One of the reasons lung cancer is so dangerous is because the symptoms are vague and often aren't severe until the cancer is in its late stages.
UK survival rates are poor compared with the rest of Europe and the USA. Half of all lung cancer patients die within six months of diagnosis. Only 7.5% of people with lung cancer in the UK survive compared with 9% in Europe and 15% in the USA. Many people don't realise that if lung cancer is detected earlier, it can be cured.
Experts believe that the poor survival rate in the UK is partly because people don't recognise that their symptoms could be serious. They don't get help until it's too late.
More than two-thirds of lung cancers are diagnosed at a late stage, when the likelihood of survival is reduced.
Some smokers feel they shouldn't bother their GP when they have symptoms that may be caused by smoking. For this reason they can be reluctant to go to the doctor.
Many lung cancers spread quickly and can grow to quite a large size if they're not detected, so it's vital to recognise warning signs early and get medical attention promptly. It's important to remember that lung cancer can be cured, and this is more likely if it's caught early.
If you have any of the following symptoms, especially if you smoke or have been a smoker, see your GP as soon as possible:
- A cough that doesn't go away after three weeks.
- Coughing more often and more severely than usual.
- Coughing up blood.
- Shortness of breath.
- Feeling weak or more tired than usual.
- Losing weight without knowing why.
- Pain in the ribcage and/or shoulder.
- Chest infections that won't go away, even with antibiotics.
- Swelling of the face and neck.
- Feeling more tired than usual.
These symptoms may not be serious, in which case you've got nothing to lose by getting them checked. If they are serious, you've got everything to gain. Diagnosis at an early stage could save your life.
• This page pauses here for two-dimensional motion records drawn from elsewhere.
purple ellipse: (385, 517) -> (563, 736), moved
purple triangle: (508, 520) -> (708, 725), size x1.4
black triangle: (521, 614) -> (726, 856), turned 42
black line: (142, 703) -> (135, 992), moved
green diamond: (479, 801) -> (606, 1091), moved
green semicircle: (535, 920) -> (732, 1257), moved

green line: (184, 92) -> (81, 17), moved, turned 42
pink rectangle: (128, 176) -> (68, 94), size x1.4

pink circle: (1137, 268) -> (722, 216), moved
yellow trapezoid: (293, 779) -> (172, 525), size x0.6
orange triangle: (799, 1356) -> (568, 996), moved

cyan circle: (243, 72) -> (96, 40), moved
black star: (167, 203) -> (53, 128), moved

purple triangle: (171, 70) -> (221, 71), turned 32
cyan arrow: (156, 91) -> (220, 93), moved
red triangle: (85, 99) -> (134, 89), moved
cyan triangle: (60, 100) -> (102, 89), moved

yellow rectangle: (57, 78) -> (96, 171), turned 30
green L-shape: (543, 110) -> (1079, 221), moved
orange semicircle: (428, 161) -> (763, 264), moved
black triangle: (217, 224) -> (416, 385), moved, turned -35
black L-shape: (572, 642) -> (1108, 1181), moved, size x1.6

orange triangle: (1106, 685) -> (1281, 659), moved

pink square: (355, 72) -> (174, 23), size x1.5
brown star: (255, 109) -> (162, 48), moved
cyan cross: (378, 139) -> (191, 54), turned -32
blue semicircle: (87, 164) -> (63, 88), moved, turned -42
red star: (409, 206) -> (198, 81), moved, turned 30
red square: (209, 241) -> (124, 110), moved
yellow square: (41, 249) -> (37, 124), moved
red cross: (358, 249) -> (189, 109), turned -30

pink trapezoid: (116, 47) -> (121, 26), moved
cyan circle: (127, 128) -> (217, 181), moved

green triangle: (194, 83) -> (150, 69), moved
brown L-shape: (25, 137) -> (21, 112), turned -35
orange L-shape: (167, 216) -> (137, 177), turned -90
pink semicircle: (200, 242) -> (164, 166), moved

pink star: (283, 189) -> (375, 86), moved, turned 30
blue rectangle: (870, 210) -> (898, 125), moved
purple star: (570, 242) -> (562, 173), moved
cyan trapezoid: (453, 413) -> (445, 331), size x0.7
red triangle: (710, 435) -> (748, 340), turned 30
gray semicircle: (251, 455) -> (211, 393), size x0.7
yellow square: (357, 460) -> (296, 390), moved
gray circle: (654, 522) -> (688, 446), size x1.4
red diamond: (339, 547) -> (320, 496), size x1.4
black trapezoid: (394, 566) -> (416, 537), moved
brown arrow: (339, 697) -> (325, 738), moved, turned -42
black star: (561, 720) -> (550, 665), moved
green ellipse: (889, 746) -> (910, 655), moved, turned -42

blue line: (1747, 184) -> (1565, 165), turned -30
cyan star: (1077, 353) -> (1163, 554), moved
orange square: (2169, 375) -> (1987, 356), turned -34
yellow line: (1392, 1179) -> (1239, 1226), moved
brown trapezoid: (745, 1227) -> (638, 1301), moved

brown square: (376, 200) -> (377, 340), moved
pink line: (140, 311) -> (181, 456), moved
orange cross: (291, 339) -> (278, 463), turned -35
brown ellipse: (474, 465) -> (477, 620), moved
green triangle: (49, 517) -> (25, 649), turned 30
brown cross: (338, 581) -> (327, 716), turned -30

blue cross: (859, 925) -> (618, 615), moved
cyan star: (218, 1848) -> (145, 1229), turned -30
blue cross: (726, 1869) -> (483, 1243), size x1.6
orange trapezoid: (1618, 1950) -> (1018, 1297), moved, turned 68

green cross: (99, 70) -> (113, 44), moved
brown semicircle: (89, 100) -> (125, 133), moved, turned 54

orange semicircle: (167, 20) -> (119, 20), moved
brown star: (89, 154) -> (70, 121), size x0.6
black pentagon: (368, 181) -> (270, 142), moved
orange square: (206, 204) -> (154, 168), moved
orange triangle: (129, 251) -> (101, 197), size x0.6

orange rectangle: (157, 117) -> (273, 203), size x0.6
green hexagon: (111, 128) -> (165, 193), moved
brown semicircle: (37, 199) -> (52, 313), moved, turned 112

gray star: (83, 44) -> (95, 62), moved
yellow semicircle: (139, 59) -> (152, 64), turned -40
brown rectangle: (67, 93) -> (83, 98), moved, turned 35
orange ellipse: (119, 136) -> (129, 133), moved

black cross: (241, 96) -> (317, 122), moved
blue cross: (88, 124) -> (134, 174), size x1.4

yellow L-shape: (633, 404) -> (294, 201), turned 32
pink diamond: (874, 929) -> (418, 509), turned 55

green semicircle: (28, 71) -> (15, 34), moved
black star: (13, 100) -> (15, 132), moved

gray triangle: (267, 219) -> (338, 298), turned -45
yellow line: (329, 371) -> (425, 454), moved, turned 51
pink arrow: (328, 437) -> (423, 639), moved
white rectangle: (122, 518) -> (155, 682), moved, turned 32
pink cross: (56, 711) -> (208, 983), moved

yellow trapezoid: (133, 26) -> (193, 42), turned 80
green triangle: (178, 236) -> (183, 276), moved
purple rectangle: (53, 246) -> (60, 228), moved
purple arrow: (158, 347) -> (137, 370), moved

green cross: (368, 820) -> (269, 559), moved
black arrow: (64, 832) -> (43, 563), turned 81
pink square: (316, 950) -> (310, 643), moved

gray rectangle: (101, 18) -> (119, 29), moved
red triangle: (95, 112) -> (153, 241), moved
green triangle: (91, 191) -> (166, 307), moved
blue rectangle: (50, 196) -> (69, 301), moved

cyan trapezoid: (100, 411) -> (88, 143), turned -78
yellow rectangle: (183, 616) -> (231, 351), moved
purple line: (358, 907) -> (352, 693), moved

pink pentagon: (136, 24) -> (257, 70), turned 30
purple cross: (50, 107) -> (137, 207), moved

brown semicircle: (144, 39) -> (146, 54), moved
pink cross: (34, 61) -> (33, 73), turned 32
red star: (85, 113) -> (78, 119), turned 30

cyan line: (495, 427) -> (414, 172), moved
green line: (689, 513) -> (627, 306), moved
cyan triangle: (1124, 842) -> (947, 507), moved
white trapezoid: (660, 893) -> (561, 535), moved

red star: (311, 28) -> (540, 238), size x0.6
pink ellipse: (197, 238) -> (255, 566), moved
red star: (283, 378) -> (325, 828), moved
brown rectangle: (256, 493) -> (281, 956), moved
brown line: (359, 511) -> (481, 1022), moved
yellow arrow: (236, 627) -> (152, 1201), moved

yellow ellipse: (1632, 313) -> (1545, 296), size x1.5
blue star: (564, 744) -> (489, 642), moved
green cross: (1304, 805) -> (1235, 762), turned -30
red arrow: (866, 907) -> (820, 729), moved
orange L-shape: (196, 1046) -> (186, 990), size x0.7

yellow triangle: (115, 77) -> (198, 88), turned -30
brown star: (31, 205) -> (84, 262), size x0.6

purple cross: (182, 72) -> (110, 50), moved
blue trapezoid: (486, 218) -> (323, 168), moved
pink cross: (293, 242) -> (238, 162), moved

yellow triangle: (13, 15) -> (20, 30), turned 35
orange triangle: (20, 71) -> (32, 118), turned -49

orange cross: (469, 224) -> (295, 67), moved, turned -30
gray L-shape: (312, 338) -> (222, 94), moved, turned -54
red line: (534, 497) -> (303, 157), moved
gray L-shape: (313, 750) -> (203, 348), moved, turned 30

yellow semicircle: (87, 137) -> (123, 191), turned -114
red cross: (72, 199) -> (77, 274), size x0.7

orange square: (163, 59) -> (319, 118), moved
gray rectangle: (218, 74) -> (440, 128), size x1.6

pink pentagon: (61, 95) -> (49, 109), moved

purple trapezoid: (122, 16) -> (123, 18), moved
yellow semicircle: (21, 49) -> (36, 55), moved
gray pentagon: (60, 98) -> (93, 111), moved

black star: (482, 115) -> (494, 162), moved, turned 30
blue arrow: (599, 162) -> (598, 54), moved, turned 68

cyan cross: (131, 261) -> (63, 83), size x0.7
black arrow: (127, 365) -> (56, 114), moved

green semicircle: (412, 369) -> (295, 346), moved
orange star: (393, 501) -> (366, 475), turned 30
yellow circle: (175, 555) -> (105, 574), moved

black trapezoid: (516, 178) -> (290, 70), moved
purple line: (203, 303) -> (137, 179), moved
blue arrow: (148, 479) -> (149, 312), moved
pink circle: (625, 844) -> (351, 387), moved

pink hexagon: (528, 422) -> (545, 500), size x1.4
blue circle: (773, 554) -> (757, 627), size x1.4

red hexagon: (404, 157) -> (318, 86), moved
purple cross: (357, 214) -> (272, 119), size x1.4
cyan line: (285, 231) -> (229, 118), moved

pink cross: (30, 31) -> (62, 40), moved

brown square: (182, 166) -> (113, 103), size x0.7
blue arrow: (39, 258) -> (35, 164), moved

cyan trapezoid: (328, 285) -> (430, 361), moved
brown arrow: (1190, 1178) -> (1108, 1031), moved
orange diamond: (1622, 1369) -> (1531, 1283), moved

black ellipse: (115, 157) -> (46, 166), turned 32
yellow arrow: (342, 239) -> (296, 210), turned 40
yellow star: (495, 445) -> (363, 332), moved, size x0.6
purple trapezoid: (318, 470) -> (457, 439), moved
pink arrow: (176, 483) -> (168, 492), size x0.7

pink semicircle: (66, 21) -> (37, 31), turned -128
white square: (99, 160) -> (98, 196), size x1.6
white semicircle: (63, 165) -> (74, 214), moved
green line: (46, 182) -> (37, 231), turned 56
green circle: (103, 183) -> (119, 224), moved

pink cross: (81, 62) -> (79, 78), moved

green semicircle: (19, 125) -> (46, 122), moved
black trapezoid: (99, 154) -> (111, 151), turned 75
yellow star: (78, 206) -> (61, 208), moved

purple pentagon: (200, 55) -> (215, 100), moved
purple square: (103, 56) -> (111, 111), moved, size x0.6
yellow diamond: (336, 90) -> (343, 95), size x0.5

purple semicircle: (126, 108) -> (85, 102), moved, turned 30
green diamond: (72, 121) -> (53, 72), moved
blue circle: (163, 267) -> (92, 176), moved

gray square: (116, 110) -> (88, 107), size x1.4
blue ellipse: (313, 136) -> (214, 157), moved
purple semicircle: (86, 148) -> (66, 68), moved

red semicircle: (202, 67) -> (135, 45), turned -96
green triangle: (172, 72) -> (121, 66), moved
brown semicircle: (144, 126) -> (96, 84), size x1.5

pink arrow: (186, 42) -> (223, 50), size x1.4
There are many places you can get help:
- Check your symptoms with a doctor, nurse, pharmacist or call NHS Direct on 0845 4647 and mention your specific concerns.
- If you're concerned, ask your doctor for a chest X-ray, which can identify any problems with your lungs.
- If you want further advice you can contact a charity such as the Roy Castle Lung Cancer Foundation, Macmillan Cancer Support, Cancer Help UK or the British Lung Foundation (see External links).
Screening for lung cancer
The search is on for a screening test for people at high risk of lung cancer (such as heavy smokers, ex-smokers and people exposed to asbestos) that can diagnose the disease at an early stage, even before symptoms have appeared.
At the moment, lung cancer is usually picked up on a chest X-ray and this is a valuable test in many patients. However, it's not reliable for detecting tumours in their early stages.
Researchers are trying to find a reliable test to detect early disease. So far, there are two possibilities: low-dose radiation computed tomography (CT) scanning, and new ways of examining the sputum (spit) combined with an advanced type of bronchoscopy (looking into the airway with an instrument). Both tests are currently being trialled in thousands of people, and the results are due within the next few years.